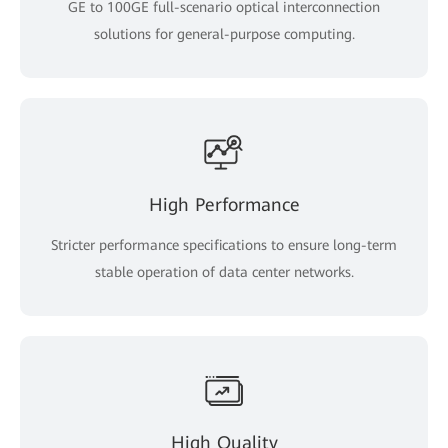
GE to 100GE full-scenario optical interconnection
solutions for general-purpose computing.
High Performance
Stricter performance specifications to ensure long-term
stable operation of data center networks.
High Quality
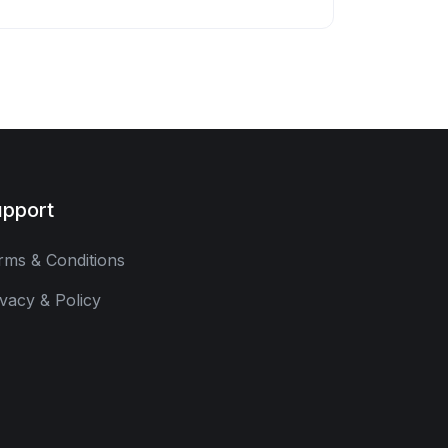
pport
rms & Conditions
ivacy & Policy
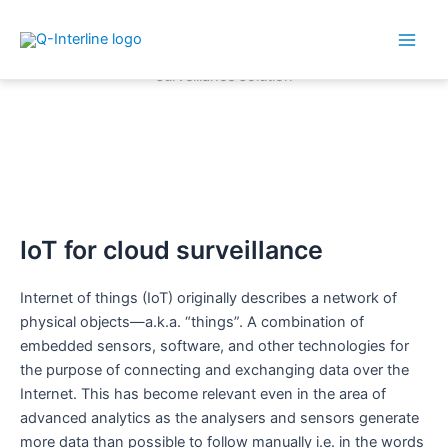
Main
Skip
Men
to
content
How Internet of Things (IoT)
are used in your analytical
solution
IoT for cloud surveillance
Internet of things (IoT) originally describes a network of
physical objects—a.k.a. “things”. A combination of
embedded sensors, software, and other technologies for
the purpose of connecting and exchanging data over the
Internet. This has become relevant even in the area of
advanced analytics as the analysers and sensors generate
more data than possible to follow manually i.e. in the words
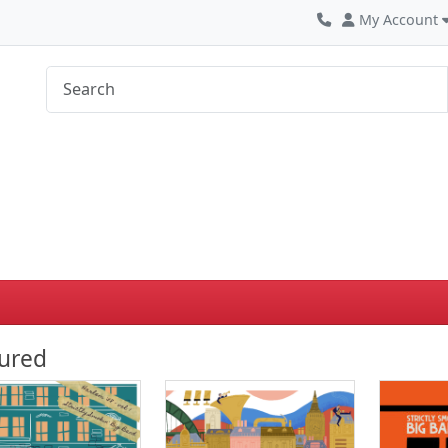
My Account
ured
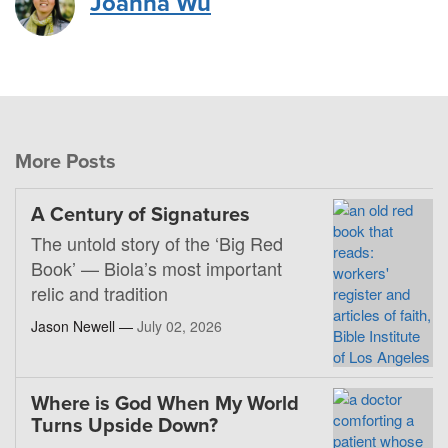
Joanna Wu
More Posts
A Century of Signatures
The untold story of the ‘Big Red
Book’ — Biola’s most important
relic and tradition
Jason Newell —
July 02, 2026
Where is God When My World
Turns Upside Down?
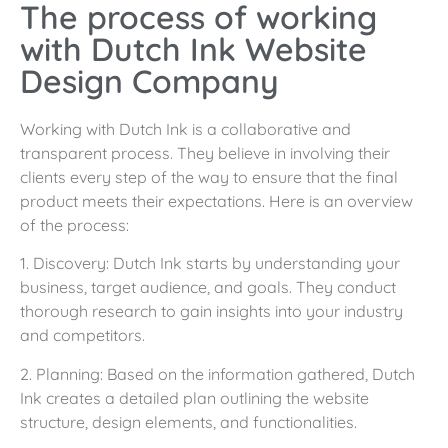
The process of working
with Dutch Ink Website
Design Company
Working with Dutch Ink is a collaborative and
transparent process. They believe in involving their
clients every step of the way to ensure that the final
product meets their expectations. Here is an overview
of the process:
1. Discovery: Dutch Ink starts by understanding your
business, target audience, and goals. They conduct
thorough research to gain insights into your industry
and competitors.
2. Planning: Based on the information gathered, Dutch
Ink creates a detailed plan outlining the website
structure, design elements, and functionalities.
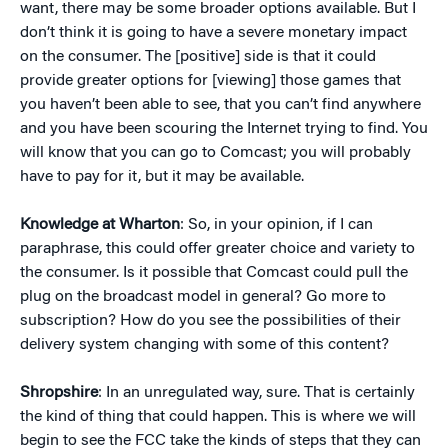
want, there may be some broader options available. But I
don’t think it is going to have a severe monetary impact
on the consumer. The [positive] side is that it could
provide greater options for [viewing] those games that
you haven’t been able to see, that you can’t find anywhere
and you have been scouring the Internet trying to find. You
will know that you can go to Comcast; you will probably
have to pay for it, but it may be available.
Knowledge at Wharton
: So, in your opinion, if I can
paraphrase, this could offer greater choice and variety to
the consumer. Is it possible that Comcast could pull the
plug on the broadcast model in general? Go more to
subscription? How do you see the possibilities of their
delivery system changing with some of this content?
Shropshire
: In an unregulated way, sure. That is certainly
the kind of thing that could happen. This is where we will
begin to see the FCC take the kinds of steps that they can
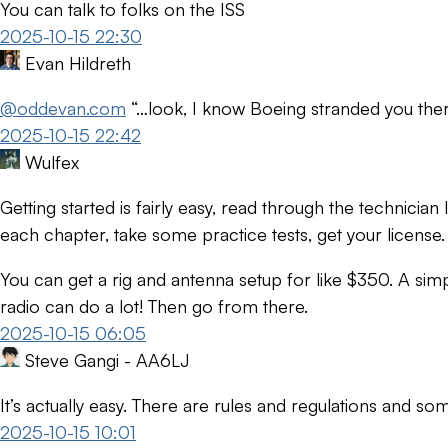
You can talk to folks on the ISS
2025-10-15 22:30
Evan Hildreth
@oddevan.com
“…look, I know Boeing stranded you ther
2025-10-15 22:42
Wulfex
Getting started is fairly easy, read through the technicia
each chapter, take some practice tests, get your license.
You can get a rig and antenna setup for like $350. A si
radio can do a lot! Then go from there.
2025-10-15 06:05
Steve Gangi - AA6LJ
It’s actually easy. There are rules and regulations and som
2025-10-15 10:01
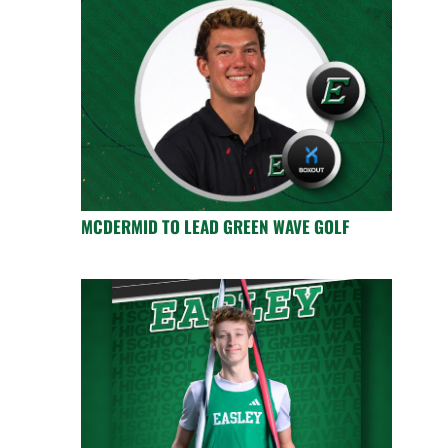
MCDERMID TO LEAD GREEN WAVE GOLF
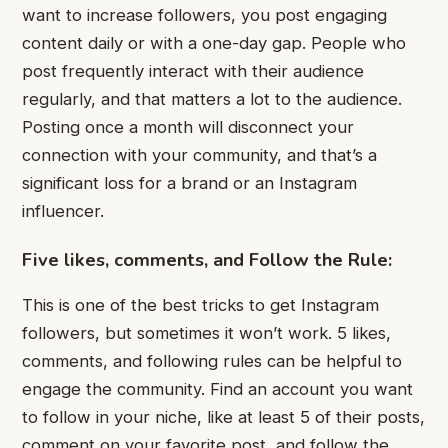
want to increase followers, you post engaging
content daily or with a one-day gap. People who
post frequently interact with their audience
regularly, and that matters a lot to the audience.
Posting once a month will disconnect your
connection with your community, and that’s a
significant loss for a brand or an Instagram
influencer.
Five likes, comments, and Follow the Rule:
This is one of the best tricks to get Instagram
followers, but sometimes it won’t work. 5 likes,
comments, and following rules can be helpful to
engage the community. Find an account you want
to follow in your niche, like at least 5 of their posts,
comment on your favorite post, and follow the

◇ ◇ ◇ ◇ ◇

TASK OBJECTIVE:
All the lines above are to be reproduced exactly, except the pictures.

WRITTEN ANSWER:
GE to 100GE full-scenario optical interconnection
solutions for general-purpose computing.
High Performance
Stricter performance specifications to ensure long-term
stable operation of data center networks.
High Quality
pport
rms & Conditions
ivacy & Policy
Main
Skip
Men
to
content
How Internet of Things (IoT)
are used in your analytical
solution
IoT for cloud surveillance
Internet of things (IoT) originally describes a network of
physical objects—a.k.a. “things”. A combination of
embedded sensors, software, and other technologies for
the purpose of connecting and exchanging data over the
Internet. This has become relevant even in the area of
advanced analytics as the analysers and sensors generate
more data than possible to follow manually i.e. in the words
My Account
ured
Joanna Wu
More Posts
A Century of Signatures
The untold story of the ‘Big Red
Book’ — Biola’s most important
relic and tradition
Jason Newell —
July 02, 2026
Where is God When My World
Turns Upside Down?
The process of working
with Dutch Ink Website
Design Company
Working with Dutch Ink is a collaborative and
transparent process. They believe in involving their
clients every step of the way to ensure that the final
product meets their expectations. Here is an overview
of the process:
1. Discovery: Dutch Ink starts by understanding your
business, target audience, and goals. They conduct
thorough research to gain insights into your industry
and competitors.
2. Planning: Based on the information gathered, Dutch
Ink creates a detailed plan outlining the website
structure, design elements, and functionalities.
want, there may be some broader options available. But I
don’t think it is going to have a severe monetary impact
on the consumer. The [positive] side is that it could
provide greater options for [viewing] those games that
you haven’t been able to see, that you can’t find anywhere
and you have been scouring the Internet trying to find. You
will know that you can go to Comcast; you will probably
have to pay for it, but it may be available.
Knowledge at Wharton
: So, in your opinion, if I can
paraphrase, this could offer greater choice and variety to
the consumer. Is it possible that Comcast could pull the
plug on the broadcast model in general? Go more to
subscription? How do you see the possibilities of their
delivery system changing with some of this content?
Shropshire
: In an unregulated way, sure. That is certainly
the kind of thing that could happen. This is where we will
begin to see the FCC take the kinds of steps that they can
You can talk to folks on the ISS
2025-10-15 22:30
Evan Hildreth
@oddevan.com
“…look, I know Boeing stranded you ther
2025-10-15 22:42
Wulfex
Getting started is fairly easy, read through the technicia
each chapter, take some practice tests, get your license.
You can get a rig and antenna setup for like $350. A si
radio can do a lot! Then go from there.
2025-10-15 06:05
Steve Gangi - AA6LJ
It’s actually easy. There are rules and regulations and som
2025-10-15 10:01
MCDERMID TO LEAD GREEN WAVE GOLF
want to increase followers, you post engaging
content daily or with a one-day gap. People who
post frequently interact with their audience
regularly, and that matters a lot to the audience.
Posting once a month will disconnect your
connection with your community, and that’s a
significant loss for a brand or an Instagram
influencer.
Five likes, comments, and Follow the Rule:
This is one of the best tricks to get Instagram
followers, but sometimes it won’t work. 5 likes,
comments, and following rules can be helpful to
engage the community. Find an account you want
to follow in your niche, like at least 5 of their posts,
comment on your favorite post, and follow the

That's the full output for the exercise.